It's funny, you ask why you have to keep learning this over and over. It seems to me quite clear that this isn't a lesson you are failing, but rather an ongoing scientific experiment of What It Takes To Keep Bearing In Equilibrium Weightwise. Believe me, I get the frustration, but you tested a hypothesis with regards to a complex system, and it didn't give you the results you needed. Next!
Right?
Posted by: Rebekka | 26 January 2012 at 03:21 AM
Yes, yes, yes. Thank you for reminding me.
Theoretically, no experiment is a failure (as long as the apparatus works), but it is ever difficult for the observer to maintain the proper detachment...
Posted by: bearing | 26 January 2012 at 07:54 AM
Do you think these exercises - habit listing and making steps a few at a time - could work for someone in the weight loss phase as well as it does for your weight maintenance phase?

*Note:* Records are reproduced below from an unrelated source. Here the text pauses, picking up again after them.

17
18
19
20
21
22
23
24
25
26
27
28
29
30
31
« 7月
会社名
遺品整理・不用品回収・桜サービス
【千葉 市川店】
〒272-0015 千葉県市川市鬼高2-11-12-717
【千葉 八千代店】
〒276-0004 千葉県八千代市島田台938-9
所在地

I haven't started eating habits work but have a stellar exercise habit in place since November. Mostly I stress eat so I would probably start with a few habits to begin that relate to those weaknesses. Maybe you would say of course. . . or maybe it is too slow an approach for someone who has 40 lbs to lose. I am going to reread your journey of weight loss soon. But knowing what you know about yourself now, might you have taken this approach from the start? Thanks.

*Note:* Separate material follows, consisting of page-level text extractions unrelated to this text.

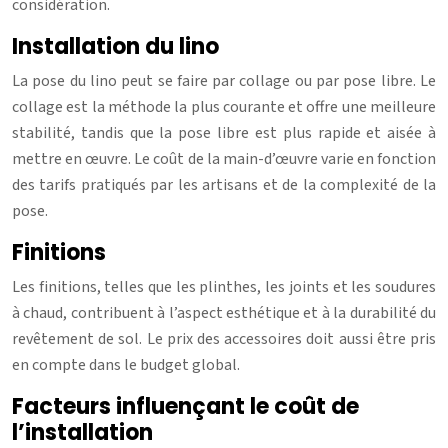
considération.
Installation du lino
La pose du lino peut se faire par collage ou par pose libre. Le
collage est la méthode la plus courante et offre une meilleure
stabilité, tandis que la pose libre est plus rapide et aisée à
mettre en œuvre. Le coût de la main-d’œuvre varie en fonction
des tarifs pratiqués par les artisans et de la complexité de la
pose.
Finitions
Les finitions, telles que les plinthes, les joints et les soudures
à chaud, contribuent à l’aspect esthétique et à la durabilité du
revêtement de sol. Le prix des accessoires doit aussi être pris
en compte dans le budget global.
Facteurs influençant le coût de
l’installation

Posted by: Christine | 27 January 2012 at 09:31 PM
Good question, Christine -- I am going to answer in a full post.
Posted by: bearing | 28 January 2012 at 09:10 AM
I just made a version of your chart related to my own maintenance weight. I hit my minimum around May, about a pound under my target weight. Since then, I seem to be headed a pound or two above it. This morning I saw a higher number than I'd seen in a few months and I was inspired to hunt down your rules and approach so I could do something other than wish the scale said a lower number. I'm not sure if I'll implement your original habit-toggling or the newer version, but I needed a graphical way to tell myself that I was going the wrong direction and it's not a fluke day. I counted calories for 3 months and I don't want to do that forever, but it was so easy to be accountable to myself when I did that. I think I need to determine some rules on snacking that would fit the almost-always habit. At one point I realized that I could lose a fair amount of weight so long as I only snacked on days when I worked out. Being at maintenance instead of 25 lbs over, I can probably relax that a bit, but not eat trail mix at 2pm and ice cream at 10pm.
Posted by: Amy F | 19 July 2012 at 04:35 PM
Amy F, I think it does help just to have almost any sort of algorithm in mind: when I see *this* I do *that.*
Long-term weight charting helps you see, more than anything, the things that you *don't* need to panic about. For example, it's pretty obvious that any day after I've been in a car driving all day somewhere, my weight will spike as much as 5 pounds -- my theory is that it has to do with sodium content of road food, but who knows -- but it goes away reliably after 2 days of clean eating. So the "road food spike" doesn't scare me anymore.